Charlestown Bridge
The Charlestown Bridge is the easternmost bridge on the Charles River in Boston, Massachusetts. The bridge formerly carried the southernmost stretch of Massachusetts Route 99, which now ends at Chelsea Street in Charlestown. It connects to Joe Tecce Way to the south and to Rutherford Avenue to the north. The bridge is also part of Boston's Freedom Trail. It is also called the North Washington Street bridge.

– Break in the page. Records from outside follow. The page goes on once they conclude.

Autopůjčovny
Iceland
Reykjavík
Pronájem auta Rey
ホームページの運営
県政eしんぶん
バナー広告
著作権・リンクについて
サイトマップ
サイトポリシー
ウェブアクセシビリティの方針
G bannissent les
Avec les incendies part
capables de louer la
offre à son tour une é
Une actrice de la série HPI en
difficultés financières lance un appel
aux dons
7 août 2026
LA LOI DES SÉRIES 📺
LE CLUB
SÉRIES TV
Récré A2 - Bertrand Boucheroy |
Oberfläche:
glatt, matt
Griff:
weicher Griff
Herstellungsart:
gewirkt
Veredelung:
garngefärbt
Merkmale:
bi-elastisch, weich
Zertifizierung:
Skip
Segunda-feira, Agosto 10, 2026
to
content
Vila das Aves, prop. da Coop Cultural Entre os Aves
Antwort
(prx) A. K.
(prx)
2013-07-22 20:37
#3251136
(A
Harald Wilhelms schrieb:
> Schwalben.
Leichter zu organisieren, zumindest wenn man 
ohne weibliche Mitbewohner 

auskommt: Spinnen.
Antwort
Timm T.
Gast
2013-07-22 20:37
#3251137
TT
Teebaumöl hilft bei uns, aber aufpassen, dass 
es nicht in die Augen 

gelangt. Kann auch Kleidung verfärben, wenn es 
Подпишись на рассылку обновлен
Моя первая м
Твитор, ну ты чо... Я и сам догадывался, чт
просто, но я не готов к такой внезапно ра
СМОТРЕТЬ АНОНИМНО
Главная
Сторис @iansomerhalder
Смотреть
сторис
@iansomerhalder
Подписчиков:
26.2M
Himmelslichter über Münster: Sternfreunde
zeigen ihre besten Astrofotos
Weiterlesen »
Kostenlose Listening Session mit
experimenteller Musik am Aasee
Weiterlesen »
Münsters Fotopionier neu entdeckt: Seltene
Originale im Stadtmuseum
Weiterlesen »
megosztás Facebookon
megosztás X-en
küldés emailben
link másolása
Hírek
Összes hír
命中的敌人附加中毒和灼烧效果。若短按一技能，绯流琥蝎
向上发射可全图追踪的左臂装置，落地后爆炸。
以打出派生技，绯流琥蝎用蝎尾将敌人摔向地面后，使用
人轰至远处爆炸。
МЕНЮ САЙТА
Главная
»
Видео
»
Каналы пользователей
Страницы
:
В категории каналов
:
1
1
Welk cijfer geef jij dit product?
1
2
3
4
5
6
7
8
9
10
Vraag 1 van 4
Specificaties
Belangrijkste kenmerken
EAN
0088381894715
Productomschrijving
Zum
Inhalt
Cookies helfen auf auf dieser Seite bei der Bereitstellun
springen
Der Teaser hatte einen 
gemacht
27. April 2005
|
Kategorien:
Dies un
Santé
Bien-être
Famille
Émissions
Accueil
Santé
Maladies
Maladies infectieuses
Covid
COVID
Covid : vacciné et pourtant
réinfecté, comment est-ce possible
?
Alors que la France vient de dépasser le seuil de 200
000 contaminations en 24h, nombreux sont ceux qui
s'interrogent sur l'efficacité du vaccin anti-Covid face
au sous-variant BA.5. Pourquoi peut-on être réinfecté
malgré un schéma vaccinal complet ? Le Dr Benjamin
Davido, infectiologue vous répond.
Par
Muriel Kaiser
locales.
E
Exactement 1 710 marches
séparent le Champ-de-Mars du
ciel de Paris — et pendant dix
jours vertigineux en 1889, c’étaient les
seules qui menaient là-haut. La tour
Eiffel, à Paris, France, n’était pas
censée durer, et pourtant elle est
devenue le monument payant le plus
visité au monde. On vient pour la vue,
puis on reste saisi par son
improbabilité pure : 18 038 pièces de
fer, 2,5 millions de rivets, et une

The first government-sanctioned ferry crossing of the Charles was chartered at this location in 1630. It was operated by various individuals until it was given to Harvard College in perpetuity in 1640, to support it financially. The first bridge on this site was known as the Charles River Bridge, chartered in 1785 and opened on June 17, 1786. As a condition of chartering the bridge, a sum of £200 was paid annually to Harvard College to compensate for the lost ferry income. The bridge was privately built and operated, with tolls producing profits for the investors during the charter period, after the initial expense was paid off. In 1792, the West Boston Bridge was chartered, connecting West Boston to Cambridge. In compensation, the legislature extended the charter period of the Charles River Bridge by 30 years, but the unpopular double tolls on Sundays were eliminated. Traffic to the bridge was facilitated by the laying out of the Medford Turnpike in 1803. When the Warren Bridge was chartered in 1828 in a location extremely close to the Charles River Bridge, the investors filed a lawsuit which eventually reached the United States Supreme Court as Charles River Bridge v. Warren Bridge. The current bridge was built in 1900 under chief engineer William Jackson. It carried the Charlestown Elevated until the railway was demolished and re-routed in 1975.